The obvious ambiguities of the United Nations’ geoengineering moratorium have prevented any serious enforcement of its policies. In 2012, American entrepreneur Russ George conducted a unilateral iron fertilization experiment off the coast of western Canada (3). One of the main purposes of this experiment was to determine if the influx of iron would help boost the phytoplankton population in the area, since iron is a vital nutrient for phytoplankton and other marine primary producers (3). Higher phytoplankton population is correlated with more photosynthesis, which translates to a greater intake of carbon dioxide from the atmosphere. So, the hypothesis in this case is that seeding the ocean with iron leads to greater sequestration and export of atmospheric carbon dioxide; this process should theoretically help reduce global temperatures over the long run by decreasing the amount of carbon dioxide in the atmosphere (3). George faced a considerable public outcry since he effectively violated the United Nations moratorium on geoengineering (3).

At this point in time, rather than concerning ourselves with the minutiae of international policy, it is much more meaningful for us to debate a more philosophical question: Is geoengineering the future of climate remediation? Geoengineering has only recently burst onto the scientific scene, and it presents a novel approach towards the long-standing issues of global warming and climate change. Below, we shall explore both sides of the debate and see how geoengineering fits into the evolution of science.

Advocates of geoengineering generally argue that efforts to simply slow down global warming have been fairly unsuccessful, thus necessitating proactive corrective action in the form of geoengineering. In a seminal paper, Dutch atmospheric chemist Paul Crutzen points out that global carbon dioxide emissions would need to be reduced by 60- 80% to achieve zero net emissions, which is largely unfeasible (4). Crutzen then discusses the merits of spraying sulfur dioxide (SO2 ) into the atmosphere, since SO2 is known to reflect solar radiation back out into space, thus counteracting the greenhouse effect brought about by CO2 (4). There is fairly convincing empirical evidence that corroborates Crutzen’s case: following the 1991 Mount Pinatubo volcanic eruption, which released 17 million tons (15.4 million metric tons) of SO2 , global temperatures dropped by about 0.6 ° C the next year.5 Although SO2 clearly can have a myriad of other side effects on the environment (e.g. acid rain), we see that it can potentially be a powerful tool for reversing the current trend of global warming, if we can find a way to harness it correctly. With temperatures increasing at their current rate, such techniques may very well become the only option to keep global temperatures at a sustainable level.

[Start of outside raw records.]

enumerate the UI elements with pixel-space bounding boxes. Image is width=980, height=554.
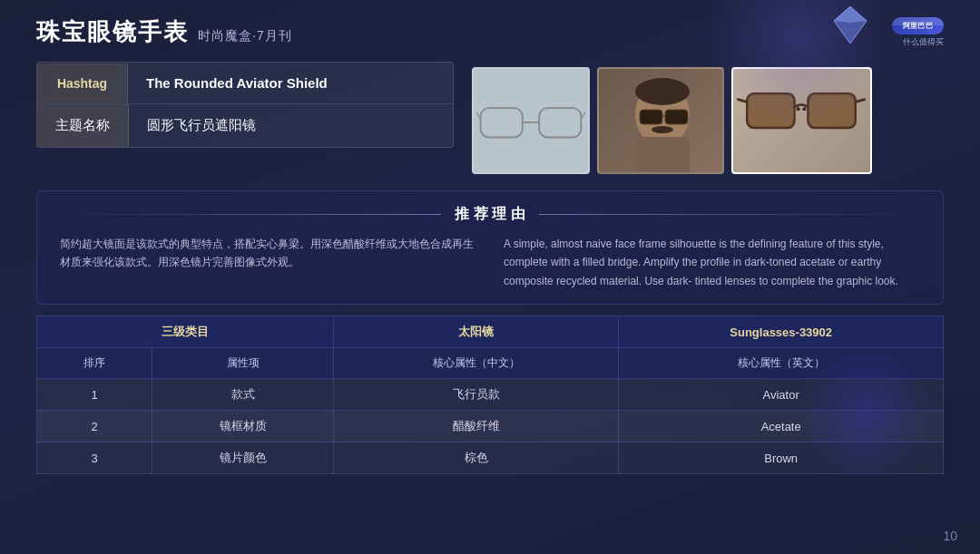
logo-subtitle: 什么值得买 xyxy=(903,36,944,48)
table-cell-cn: 醋酸纤维 xyxy=(334,411,619,442)
table-cell-attr: 镜片颜色 xyxy=(152,442,334,474)
table-cell-cn: 飞行员款 xyxy=(334,379,619,411)
table-cell-cn: 棕色 xyxy=(334,442,619,474)
svg-rect-11 xyxy=(665,110,688,124)
page: 珠宝眼镜手表 时尚魔盒·7月刊 阿里巴巴 什么值得买 Hashtag The R… xyxy=(0,0,980,554)
recommend-text-chinese: 简约超大镜面是该款式的典型特点，搭配实心鼻梁。用深色醋酸纤维或大地色合成再生材质… xyxy=(60,235,476,290)
svg-marker-1 xyxy=(834,6,867,23)
recommend-title: 推 荐 理 由 xyxy=(60,205,920,224)
page-number: 10 xyxy=(943,529,957,543)
recommend-section: 推 荐 理 由 简约超大镜面是该款式的典型特点，搭配实心鼻梁。用深色醋酸纤维或大… xyxy=(36,190,944,305)
svg-rect-8 xyxy=(635,137,690,174)
page-title-sub: 时尚魔盒·7月刊 xyxy=(198,28,292,44)
svg-point-13 xyxy=(652,126,673,133)
theme-row: 主题名称 圆形飞行员遮阳镜 xyxy=(37,104,453,147)
hashtag-label: Hashtag xyxy=(37,63,128,103)
logo-company: 阿里巴巴 xyxy=(903,21,933,31)
header-title-group: 珠宝眼镜手表 时尚魔盒·7月刊 xyxy=(36,16,292,48)
page-title-main: 珠宝眼镜手表 xyxy=(36,16,189,48)
table-cell-rank: 2 xyxy=(37,411,152,442)
table-col-category: 三级类目 xyxy=(37,316,334,348)
table-cell-attr: 镜框材质 xyxy=(152,411,334,442)
diamond-icon xyxy=(830,5,871,45)
table-col-sunglasses-en: Sunglasses-33902 xyxy=(619,316,944,348)
table-header-row: 三级类目 太阳镜 Sunglasses-33902 xyxy=(37,316,944,348)
theme-label: 主题名称 xyxy=(37,104,129,147)
svg-point-9 xyxy=(635,78,690,105)
svg-rect-10 xyxy=(640,110,662,124)
table-col-sunglasses-cn: 太阳镜 xyxy=(334,316,619,348)
product-image-2 xyxy=(597,67,724,174)
table-cell-rank: 3 xyxy=(37,442,152,474)
info-box: Hashtag The Rounded Aviator Shield 主题名称 … xyxy=(36,62,454,148)
svg-rect-3 xyxy=(539,108,581,137)
logo-pill: 阿里巴巴 xyxy=(892,17,944,34)
svg-rect-2 xyxy=(481,108,523,137)
logo-area: 阿里巴巴 什么值得买 xyxy=(892,17,944,48)
table-subheader-rank: 排序 xyxy=(37,348,152,379)
table-subheader-cn: 核心属性（中文） xyxy=(334,348,619,379)
recommend-text-english: A simple, almost naive face frame silhou… xyxy=(504,235,920,290)
table-cell-rank: 1 xyxy=(37,379,152,411)
product-image-1 xyxy=(472,67,590,174)
glasses-svg-1 xyxy=(476,87,585,154)
table-subheader-row: 排序 属性项 核心属性（中文） 核心属性（英文） xyxy=(37,348,944,379)
person-svg xyxy=(599,69,724,174)
bg-decoration-2 xyxy=(799,345,935,481)
theme-value: 圆形飞行员遮阳镜 xyxy=(129,104,453,147)
hashtag-row: Hashtag The Rounded Aviator Shield xyxy=(37,63,453,104)
table-cell-attr: 款式 xyxy=(152,379,334,411)
recommend-content: 简约超大镜面是该款式的典型特点，搭配实心鼻梁。用深色醋酸纤维或大地色合成再生材质… xyxy=(60,235,920,290)
hashtag-value: The Rounded Aviator Shield xyxy=(128,63,453,103)
table-subheader-attr: 属性项 xyxy=(152,348,334,379)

Opponents of geoengineering present a fairly strong case as well. One common argument is that geoengineering involves excessive meddling with the environment, which more often than not results in environmental damage. As alluded to previously, SO2 injection often results in acid rain, which arguably has far more detrimental effects on the environment than potential benefits. With regard to iron fertilization in oceans, some geoengineering skeptics point out that massive phytoplankton blooms often form around seeded areas, disrupting the balance of the local food chain and sapping other vital nutrients from the waters (3). A second oppositional argument involves the notion of a moral hazard.6 Generally speaking, a moral hazard is where someone develops a solution to a problem, yet the presence of the solution makes people think that they no longer need to care about the problem and can behave as unscrupulously as they please.6 In the case of geoengineering, the moral hazard would be that if the general public becomes convinced that geoengineering can resolve all environmental issues, then the public will no longer care about using sustainable practices, since they will think that geoengineering can reverse all future damage that is done to the environment. This moral hazard argument generally would come into play at the policymaking stage, since lawmakers would now need to decide how to regulate geoengineering practices.

We thus continue to observe a spirited debate about the merits of geoengineering. This field holds immense promise and should be explored; however, the scientific community must take calculated steps to make sure that geoengineering’s power is harnessed in a manner that is beneficial on the whole to all stakeholders. Going forward, we can expect to see more discussion and exploration of geoengineering in the scientific community, as global warming continues to steadily progress.

 

Sandip Nirmel ’21 is a freshman in Thayer Hall.

WORKS CITED

[1] Dahlman, L. Climate Change: Global Temperature. https://www.climate. gov/news-features/understanding-climate/climate-change-global-temperature (accessed Sept. 24, 2017).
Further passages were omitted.